[Record excerpts]

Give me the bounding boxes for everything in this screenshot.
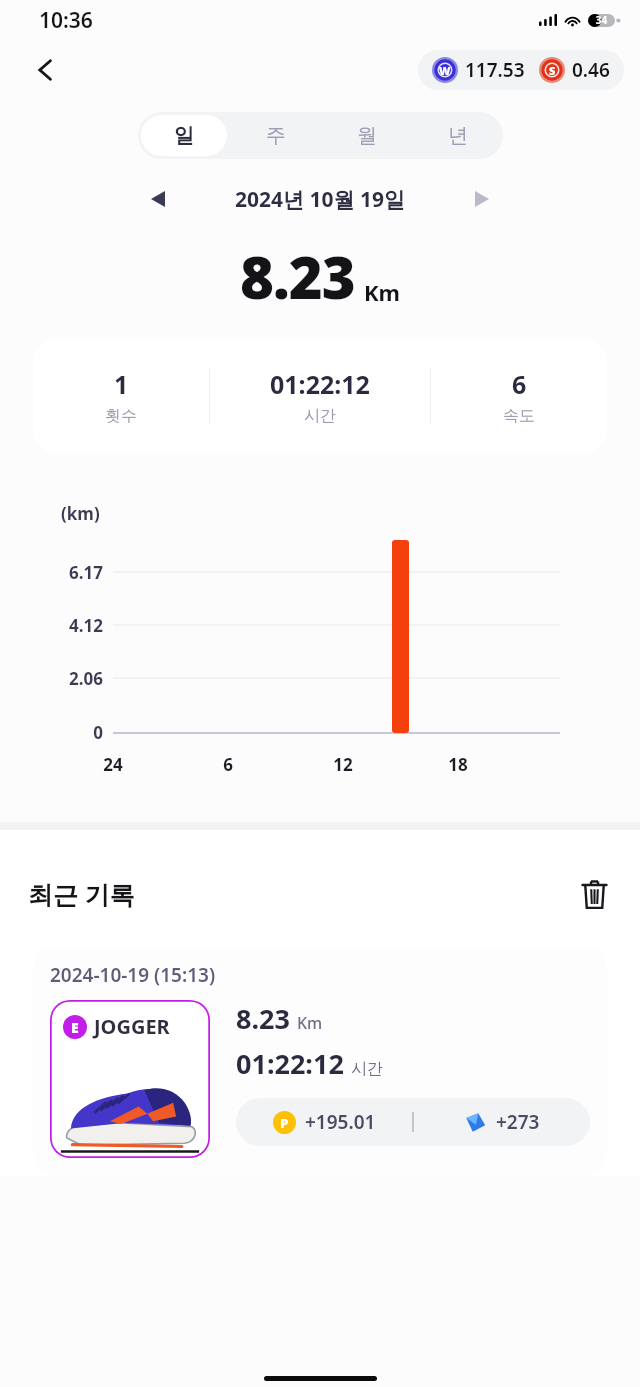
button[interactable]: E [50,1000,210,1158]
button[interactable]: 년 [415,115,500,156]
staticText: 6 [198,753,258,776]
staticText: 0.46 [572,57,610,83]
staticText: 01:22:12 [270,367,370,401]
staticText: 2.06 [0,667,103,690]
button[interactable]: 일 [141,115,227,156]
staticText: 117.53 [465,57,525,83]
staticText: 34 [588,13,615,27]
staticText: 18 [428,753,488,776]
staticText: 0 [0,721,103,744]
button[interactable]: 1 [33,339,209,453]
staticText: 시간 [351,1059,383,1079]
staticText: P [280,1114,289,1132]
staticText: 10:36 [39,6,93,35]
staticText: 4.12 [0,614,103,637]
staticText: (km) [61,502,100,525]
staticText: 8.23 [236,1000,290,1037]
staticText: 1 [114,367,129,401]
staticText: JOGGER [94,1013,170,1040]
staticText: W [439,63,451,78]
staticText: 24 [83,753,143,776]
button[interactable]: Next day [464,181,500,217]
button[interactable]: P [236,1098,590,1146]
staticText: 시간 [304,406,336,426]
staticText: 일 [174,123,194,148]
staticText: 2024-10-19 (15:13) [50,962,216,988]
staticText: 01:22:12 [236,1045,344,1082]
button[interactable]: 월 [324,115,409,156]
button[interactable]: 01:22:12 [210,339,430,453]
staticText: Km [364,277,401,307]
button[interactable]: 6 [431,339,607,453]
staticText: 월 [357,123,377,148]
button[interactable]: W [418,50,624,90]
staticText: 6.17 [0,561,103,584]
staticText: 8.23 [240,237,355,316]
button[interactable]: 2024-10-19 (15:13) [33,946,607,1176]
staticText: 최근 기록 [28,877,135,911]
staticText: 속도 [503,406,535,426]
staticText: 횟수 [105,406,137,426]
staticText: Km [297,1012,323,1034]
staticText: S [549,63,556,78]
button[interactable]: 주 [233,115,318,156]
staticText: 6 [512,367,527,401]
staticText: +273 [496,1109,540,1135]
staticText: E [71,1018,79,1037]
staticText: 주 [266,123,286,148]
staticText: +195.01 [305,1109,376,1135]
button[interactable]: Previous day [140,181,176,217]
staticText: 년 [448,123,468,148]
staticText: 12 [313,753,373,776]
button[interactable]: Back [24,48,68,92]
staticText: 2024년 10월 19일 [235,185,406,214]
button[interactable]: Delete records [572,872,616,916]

[/Record excerpts]

What needs to be done =>
Give back each entry exactly as it appears. Leave pictures out.

Response area =>
Give me the bounding boxes for everything in this screenshot.
button[interactable]: E [50,1000,210,1158]
button[interactable]: 년 [415,115,500,156]
staticText: 6 [198,753,258,776]
staticText: 0.46 [572,57,610,83]
staticText: 01:22:12 [270,367,370,401]
staticText: 2.06 [0,667,103,690]
button[interactable]: 일 [141,115,227,156]
staticText: 117.53 [465,57,525,83]
staticText: 34 [588,13,615,27]
staticText: 18 [428,753,488,776]
staticText: 0 [0,721,103,744]
button[interactable]: 1 [33,339,209,453]
staticText: 시간 [351,1059,383,1079]
staticText: P [280,1114,289,1132]
staticText: 10:36 [39,6,93,35]
staticText: 4.12 [0,614,103,637]
staticText: (km) [61,502,100,525]
staticText: 8.23 [236,1000,290,1037]
staticText: 1 [114,367,129,401]
staticText: JOGGER [94,1013,170,1040]
staticText: W [439,63,451,78]
staticText: 24 [83,753,143,776]
button[interactable]: Next day [464,181,500,217]
button[interactable]: P [236,1098,590,1146]
staticText: 시간 [304,406,336,426]
staticText: 일 [174,123,194,148]
staticText: 2024-10-19 (15:13) [50,962,216,988]
staticText: 01:22:12 [236,1045,344,1082]
button[interactable]: 월 [324,115,409,156]
button[interactable]: 01:22:12 [210,339,430,453]
staticText: Km [364,277,401,307]
button[interactable]: 6 [431,339,607,453]
staticText: 월 [357,123,377,148]
button[interactable]: W [418,50,624,90]
staticText: 6.17 [0,561,103,584]
staticText: 8.23 [240,237,355,316]
button[interactable]: 2024-10-19 (15:13) [33,946,607,1176]
staticText: 최근 기록 [28,877,135,911]
staticText: 속도 [503,406,535,426]
staticText: 횟수 [105,406,137,426]
staticText: Km [297,1012,323,1034]
staticText: S [549,63,556,78]
button[interactable]: 주 [233,115,318,156]
staticText: 6 [512,367,527,401]
staticText: +273 [496,1109,540,1135]
staticText: E [71,1018,79,1037]
staticText: 주 [266,123,286,148]
staticText: +195.01 [305,1109,376,1135]
button[interactable]: Previous day [140,181,176,217]
staticText: 년 [448,123,468,148]
staticText: 12 [313,753,373,776]
button[interactable]: Back [24,48,68,92]
staticText: 2024년 10월 19일 [235,185,406,214]
button[interactable]: Delete records [572,872,616,916]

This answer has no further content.